Bien, moi, en tout cas, je suis de ceux qui pensent que c'est important, les sièges sociaux au Québec. D'abord, il y a beaucoup d'emplois indirects qui... Et je suis certain que M. Brunet, anciennement de la Financière Banque Nationale, va être d'accord avec moi que beaucoup de professionnels qui obtiennent leur emploi ou leur contrat, leur mandat avec les représentants des sièges sociaux, donc des avocats, des courtiers, des banquiers qui font affaire avec les sièges sociaux... C'est la même chose avec un tas de petites et moyennes entreprises qui, comme fournisseurs, évidemment ont des emplois indirects quand il y a un siège social. Déjà, on me dit qu'il y a des sociétés de Montréal, en informatique, qui ont peur de ce que pourrait vouloir dire de perdre le siège social d'Alcan, qui ont peur que ce serait plus difficile pour eux de continuer à faire affaire avec le siège social. Donc, il y a beaucoup d'emplois indirects.

Il y a beaucoup aussi, à moyen terme et à long terme, de projets, que ce soient des projets en recherche-développement, que ce soient carrément des projets de nouvelles usines, ce n'est pas toujours le cas mais, en moyenne, il y a plus de projets qui sont faits près des sièges sociaux qu'ailleurs.
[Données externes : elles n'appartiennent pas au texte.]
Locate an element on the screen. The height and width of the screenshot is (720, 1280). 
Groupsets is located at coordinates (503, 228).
Ça ne veut pas dire que c'est toujours comme ça. Évidemment qu'il y a plein d'autres considérations fiscales et autres, mais il reste qu'en moyenne il y en a toujours un peu plus quand on est près des sièges sociaux. C'est plus facile, je pense, pour un pays, de convaincre les dirigeants d'une entreprise de développer leurs projets dans le pays en question quand ils ont la chance justement de rencontrer à tous les jours les dirigeants.

Je pense que c'est doublement important au Québec où on n'a pas une longue tradition familiale, on n'a pas beaucoup de familles riches. Donc, la Caisse de dépôt, je pense, au Québec, a un rôle encore plus important qu'ailleurs parce qu'il n'y a pas une longue tradition comme dans certains pays européens, une longue tradition, là, d'investissement, puis, comme on dit souvent, il n'y a pas beaucoup de familles qui sont capables d'écrire un chèque de 100 millions ou plus, puis on sait que les transactions, aujourd'hui, ça se joue en milliards de dollars. Donc, la Caisse de dépôt a un rôle important à jouer.
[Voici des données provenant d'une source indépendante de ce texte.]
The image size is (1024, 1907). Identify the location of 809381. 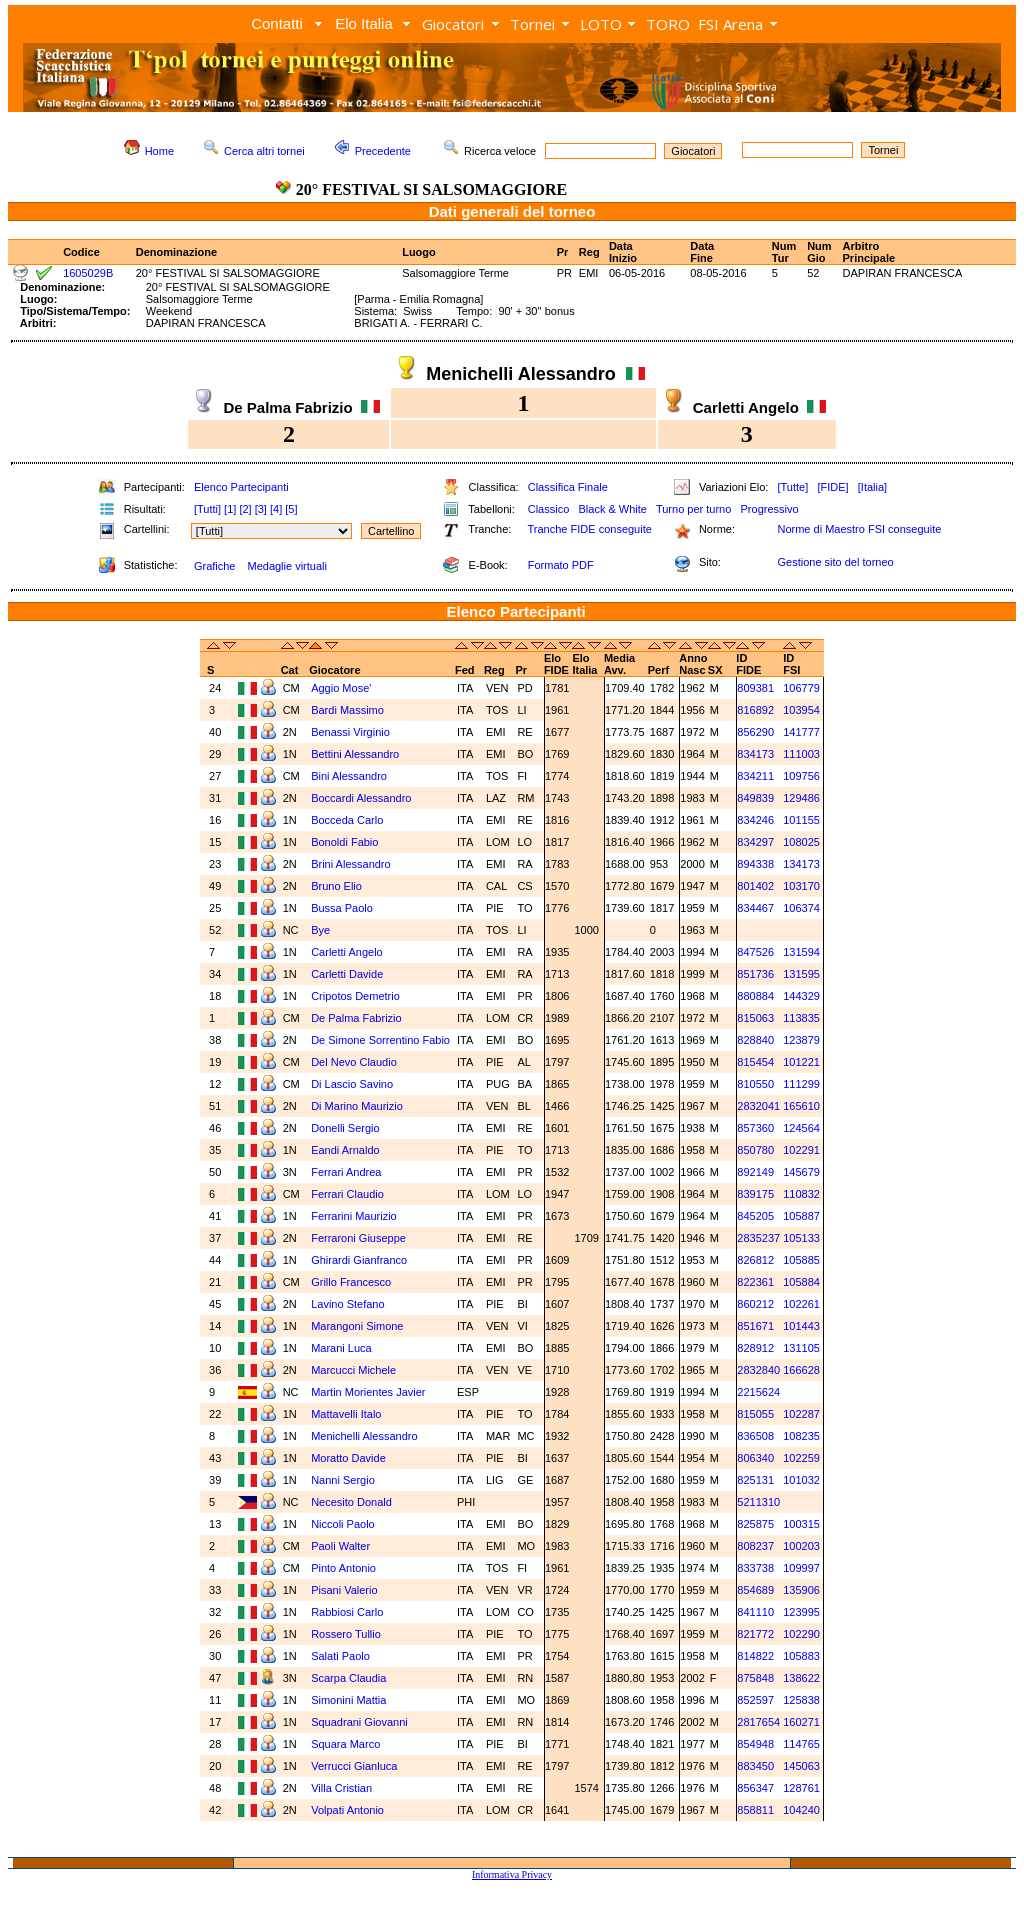 (755, 688).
Dans ma petite expérience dans l'entreprise privée, j'ai pu voir, en essayant de faire des acquisitions dans certains pays en Europe, qu'il y a souvent des blocs d'actions qui ne sont pas à vendre, qui sont détenus par ce qu'on appelle des joueurs institutionnels, et les actions ne sont pas à vendre. Donc, ça nous a empêchés, je pense que ce n'est pas un secret, là, quand on était chez Transat, de faire certaines acquisitions de grossistes en voyage, que ce soit en Allemagne, en Grande-Bretagne, en France.
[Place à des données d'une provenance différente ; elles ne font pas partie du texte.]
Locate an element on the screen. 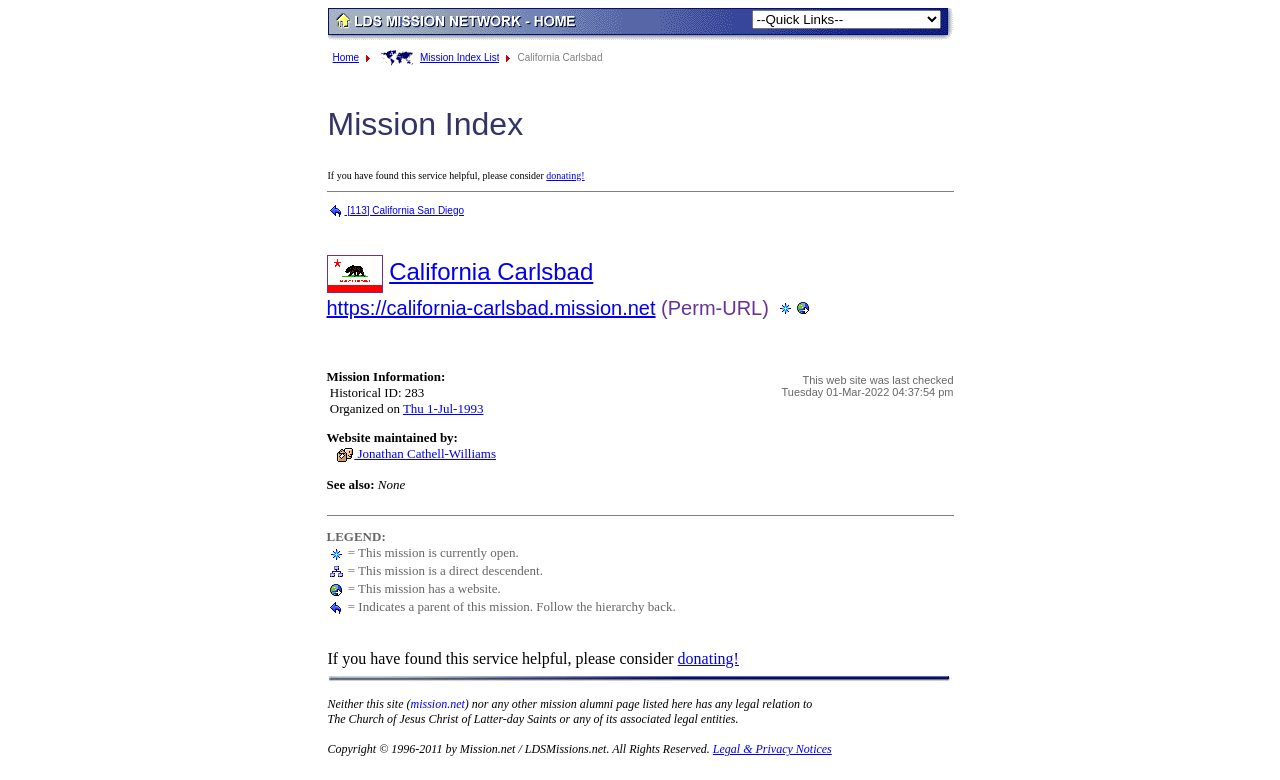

Et je dirais que... On dit souvent, là, que tous les pays essaient de protéger leurs sièges sociaux, sauf peut-être les États-Unis, puis encore. On a vu, au cours des dernières années, des exemples. Entre autres, quand il a été question de parts pour être vendues à Dubai, il y a eu une réaction du monde des affaires. Quand il y a eu une pétrolière, là, qui pouvait être vendue à des Chinois, il y a eu une réaction. Donc, même aux États-Unis, il y a des réactions de ce côté-là. Puis en France... je lisais dernièrement une citation, là, d'un leader politique qui disait, et je le cite: «Ce fut une lourde erreur de laisser disparaître Pechiney, fleuron de notre industrie, au bénéfice du canadien Alcan. Nous ne pouvons conserver tous les secteurs industriels, mais nous devons sélectionner ceux qui nous semblent porteurs, pour lesquels nous avons des atouts, et y investir massivement.» Fin de la citation. Qui a dit ça? Qui a écrit ça? Nicolas Sarkozy dans son livre Témoignage. Un politicien qui n'est pas un socialiste, là, qui est plutôt un politicien de droite. Mais on voit que même Nicolas Sarkozy a dit clairement que, pour lui, ça avait été une erreur que le gouvernement français laisse Pechiney être vendue à Alcan.

n(20 h 40)n

Tout ça pour vous dire que parfois je nous trouve, les Québécois, un peu naïfs de ne pas avoir de plan, de stratégie. Or, peut-être une première question générale ? et puis, avec le consentement de tout le monde, j'aimerais peut-être que la question soit répondue par M. Rousseau: Est-ce que la Caisse de dépôt se sent interpellée dans la situation qu'on voit, là, de la vente des sièges sociaux, où on vit un peu le monde à l'envers, là? Avec la Révolution tranquille, on a pris le contrôle de notre économie, et là ça semble nous glisser des mains. Est-ce que M. Rousseau est préoccupé de la vente de plusieurs de nos sièges sociaux, là, des dizaines, au cours des dernières années?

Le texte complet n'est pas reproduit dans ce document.